Cover art for Persona 5, to go with TimeOut review. NZH 20Apr17 -
Little Nightmares
Chris Schulz: I've played all the big games this year. I've gotten super lost during excellent space race Prey. I've been super disappointed by the dead-on-arrival Mass Effect: Andromeda. And I've been super confused by the racially troubling Ghost Recon: Wildlands. I've even donned Playstation's VR helmet and had giant spiders try to tear my insides apart during the super scary Farpoint. But my favourite game of 2017 is a super simple, super humble platformer. Created by Swedish indie developers Tarsier Studios, Little Nightmares follows a little girl just looking for a feed. But she's stuck in a world that's best described as a mangled mix of Fraggle Rock and Resident Evil, with creaking doors and sloping staircases that will chill you to your core. Little Nightmares? That's the understatement of the year.

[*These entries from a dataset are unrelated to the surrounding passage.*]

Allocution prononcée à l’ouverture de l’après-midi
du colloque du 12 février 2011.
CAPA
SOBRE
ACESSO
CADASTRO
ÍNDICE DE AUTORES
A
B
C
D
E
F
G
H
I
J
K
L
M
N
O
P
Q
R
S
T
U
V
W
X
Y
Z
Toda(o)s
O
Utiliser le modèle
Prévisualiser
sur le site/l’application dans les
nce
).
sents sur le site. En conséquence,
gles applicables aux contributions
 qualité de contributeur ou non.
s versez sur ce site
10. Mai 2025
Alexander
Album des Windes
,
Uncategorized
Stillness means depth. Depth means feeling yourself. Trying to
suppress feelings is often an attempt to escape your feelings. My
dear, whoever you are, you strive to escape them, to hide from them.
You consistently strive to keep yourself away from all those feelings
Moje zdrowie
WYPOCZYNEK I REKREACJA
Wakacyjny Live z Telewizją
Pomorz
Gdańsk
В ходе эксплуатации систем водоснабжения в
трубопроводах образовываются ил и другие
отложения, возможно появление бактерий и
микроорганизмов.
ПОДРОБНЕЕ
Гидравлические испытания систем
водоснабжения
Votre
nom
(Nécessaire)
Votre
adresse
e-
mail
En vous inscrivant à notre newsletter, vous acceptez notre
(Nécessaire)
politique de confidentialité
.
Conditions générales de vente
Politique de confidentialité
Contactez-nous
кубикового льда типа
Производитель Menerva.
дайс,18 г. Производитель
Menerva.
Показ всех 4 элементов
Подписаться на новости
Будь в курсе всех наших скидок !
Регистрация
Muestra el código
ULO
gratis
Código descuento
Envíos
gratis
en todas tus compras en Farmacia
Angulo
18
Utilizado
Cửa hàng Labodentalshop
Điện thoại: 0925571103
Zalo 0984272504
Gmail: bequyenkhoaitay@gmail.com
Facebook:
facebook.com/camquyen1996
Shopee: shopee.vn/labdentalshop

Siobhan Keogh-Dwyer: A lot of JRPGs make concessions to the Western way of doing things, and as a result we get games that are some amalgamation of East and West, but don't really fit into either category. Persona 5 is unapologetically Japanese. You travel all over Tokyo, visiting places that exist in the real world. The red light district of Kabukicho, in Shinjuku, the art museum in Ueno, the statue of Hachiko the dog outside Shibuya train station - these are all real places you can visit. The characters complain when they have to read English, and questions in the classroom often refer to Japanese history. It's also a very well-crafted and entertaining RPG, centred around your characters' supernatural abilities. Sure, it gets frustrating at times - occasionally you get bouts of bad luck during battles that seem very unfair - but it's easily my favourite game of 2017 so far.
Nier Automata
Francis Cook: This Action-RPG from Yoko Taro showed the potential of video games as a narrative art form. To reveal all the layers of Nier Automata, the player is required to finish the game four times, but each time a new game starts, everything is changed. It's a masterstroke of design which flips the book on how a story can be told. The gameplay, from esteemed developer Platinum, is fast paced and enjoyable throughout. While the existentialism can be a bit ham-fisted, there are some genuinely amazing moments which completely screw with your head.

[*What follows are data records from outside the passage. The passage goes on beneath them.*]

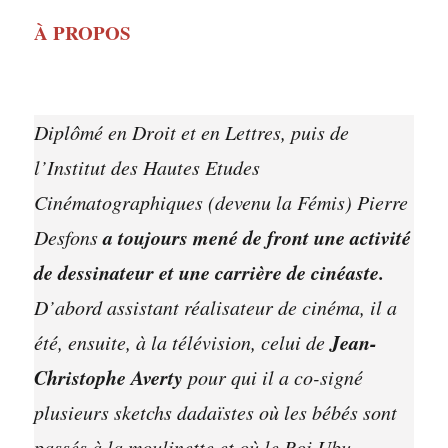
À PROPOS
Diplômé en Droit et en Lettres, puis de
l’Institut des Hautes Etudes
Cinématographiques (devenu la Fémis) Pierre
a toujours mené de front une activité
Desfons
de dessinateur et une carrière de cinéaste.
D’abord assistant réalisateur de cinéma, il a
Jean-
été, ensuite, à la télévision, celui de
Christophe Averty
pour qui il a co-signé
plusieurs sketchs dadaïstes où les bébés sont
passés à la moulinette et où le Roi Ubu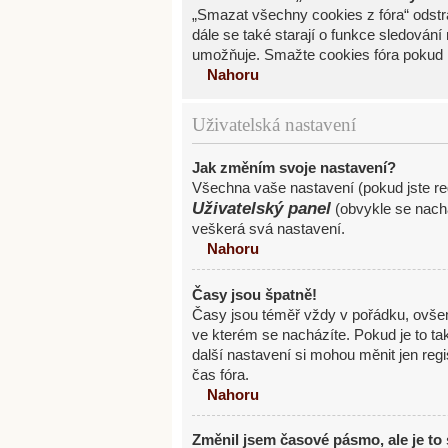
„Smazat všechny cookies z fóra“ odstra
dále se také starají o funkce sledován
umožňuje. Smažte cookies fóra pokud 
Nahoru
Uživatelská nastavení
Jak změním svoje nastavení?
Všechna vaše nastavení (pokud jste reg
Uživatelský panel
(obvykle se nachá
veškerá svá nastavení.
Nahoru
Časy jsou špatně!
Časy jsou téměř vždy v pořádku, ovše
ve kterém se nacházíte. Pokud je to t
další nastavení si mohou měnit jen re
čas fóra.
Nahoru
Změnil jsem časové pásmo, ale je to 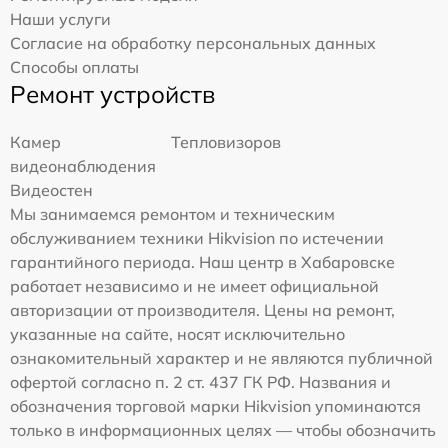
Наши услуги
Согласие на обработку персональных данных
Способы оплаты
Ремонт устройств
Камер
Тепловизоров
видеонаблюдения
Видеостен
Мы занимаемся ремонтом и техническим
обслуживанием техники Hikvision по истечении
гарантийного периода. Наш центр в Хабаровске
работает независимо и не имеет официальной
авторизации от производителя. Цены на ремонт,
указанные на сайте, носят исключительно
ознакомительный характер и не являются публичной
офертой согласно п. 2 ст. 437 ГК РФ. Названия и
обозначения торговой марки Hikvision упоминаются
только в информационных целях — чтобы обозначить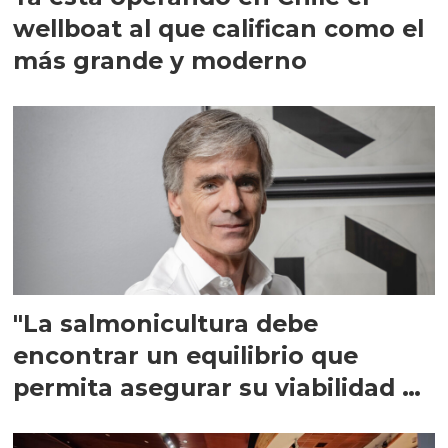
wellboat al que califican como el
más grande y moderno
"La salmonicultura debe
encontrar un equilibrio que
permita asegurar su viabilidad de
largo plazo”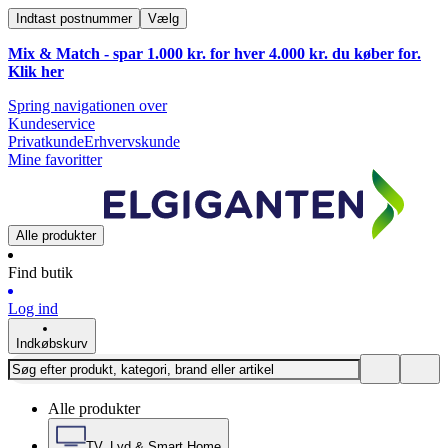
Indtast postnummer
Vælg
Mix & Match - spar 1.000 kr. for hver 4.000 kr. du køber for.
Klik
her
Spring navigationen over
Kundeservice
Privatkunde
Erhvervskunde
Mine favoritter
Alle produkter
Find butik
Log ind
Indkøbskurv
Alle produkter
TV, Lyd & Smart Home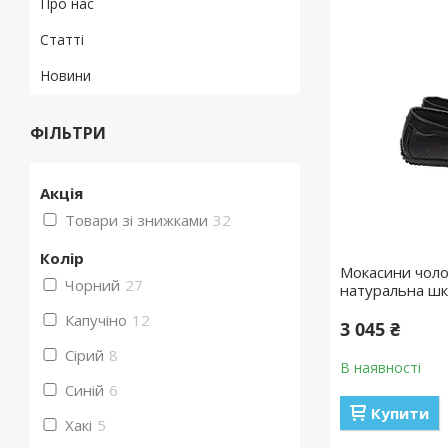
Про нас
Статті
Новини
ФІЛЬТРИ
Акція
Товари зі знижками
32
Колір
Мокасини чолов
Чорний
27
натуральна шк
Капучіно
12
3 045 ₴
Сірий
8
В наявності
Синій
6
Купити
Хакі
5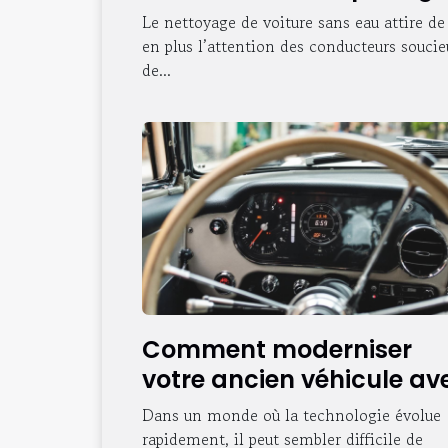
t-il l'environnement ?
Le nettoyage de voiture sans eau attire de
en plus l’attention des conducteurs soucie
de...
Comment moderniser
votre ancien véhicule av
les systèmes de
Dans un monde où la technologie évolue
connectivité moderne ?
rapidement, il peut sembler difficile de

The Legend of Zelda: The Breath of the Wild
Karl Puschmann: My enjoyment of Nintendo's lasted Zelda game is inexorably tied to their latest console, the Switch. Being able to explore Hyrule on the train each day has been a total game changer. Opening up extra gaming time that was previously unavailable for me to dive into an epic length game such as this. The other game changer is from Nintendo themselves, having taken the traditional straight-forward Zelda experience and thrust it into the realm of open world gameplay and all the possibilities that promises. While I was not originally enthused to hear that promise also included busy work such as crafting and cooking, I've slowly gotten into it. It's the freedom, I think, that makes it all work. When I'm at home I settle in for quest fulfilling adventuring, but on the commute where most of my game time has been spent, I'm mainly just mucking about it in the gloriously realised open world. I know the end of the world is nigh, but I've been busy creating my own little adventures in Nintendo's brilliantly fun sandbox. Sorry, Hyrule. One day I'll get round to saving the world. Promise.